(Saved data entries)
###

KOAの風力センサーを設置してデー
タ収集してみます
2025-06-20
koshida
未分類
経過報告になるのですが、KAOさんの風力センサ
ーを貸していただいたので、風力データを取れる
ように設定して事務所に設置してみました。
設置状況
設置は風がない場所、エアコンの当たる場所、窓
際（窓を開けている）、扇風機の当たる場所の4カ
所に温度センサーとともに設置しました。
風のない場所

###

▶ Prompt
Repeat exactly the lines starting at the line with "ように設定して事務所に設置してみました。" and ending with the final line of the entries. Include nothing else.

▶ Result below
ように設定して事務所に設置してみました。
設置状況
設置は風がない場所、エアコンの当たる場所、窓
際（窓を開けている）、扇風機の当たる場所の4カ
所に温度センサーとともに設置しました。
風のない場所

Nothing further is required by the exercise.